[[ The records open ]]
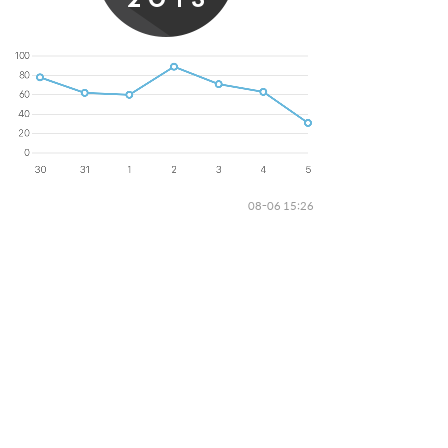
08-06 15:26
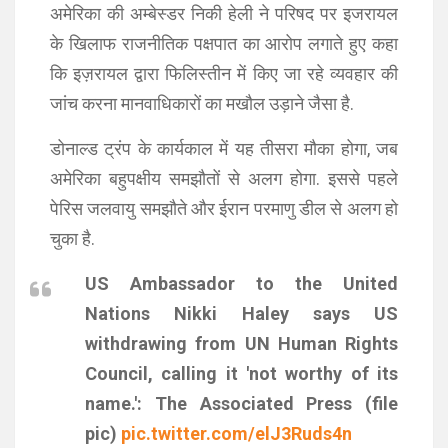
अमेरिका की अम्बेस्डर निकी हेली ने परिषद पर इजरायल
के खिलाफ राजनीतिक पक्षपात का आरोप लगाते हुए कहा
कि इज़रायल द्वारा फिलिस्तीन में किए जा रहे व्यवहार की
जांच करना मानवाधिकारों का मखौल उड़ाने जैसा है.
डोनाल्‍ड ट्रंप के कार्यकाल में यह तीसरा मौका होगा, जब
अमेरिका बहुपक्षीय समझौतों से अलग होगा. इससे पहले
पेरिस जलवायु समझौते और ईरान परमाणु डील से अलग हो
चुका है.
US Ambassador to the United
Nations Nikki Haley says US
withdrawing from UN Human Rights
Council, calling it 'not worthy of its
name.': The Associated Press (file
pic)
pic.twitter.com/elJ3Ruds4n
[[ The records closed ]]
Work order
Copy out the entries exactly. No pictures.

Output
08-06 15:26
अमेरिका की अम्बेस्डर निकी हेली ने परिषद पर इजरायल
के खिलाफ राजनीतिक पक्षपात का आरोप लगाते हुए कहा
कि इज़रायल द्वारा फिलिस्तीन में किए जा रहे व्यवहार की
जांच करना मानवाधिकारों का मखौल उड़ाने जैसा है.
डोनाल्‍ड ट्रंप के कार्यकाल में यह तीसरा मौका होगा, जब
अमेरिका बहुपक्षीय समझौतों से अलग होगा. इससे पहले
पेरिस जलवायु समझौते और ईरान परमाणु डील से अलग हो
चुका है.
US Ambassador to the United
Nations Nikki Haley says US
withdrawing from UN Human Rights
Council, calling it 'not worthy of its
name.': The Associated Press (file
pic)
pic.twitter.com/elJ3Ruds4n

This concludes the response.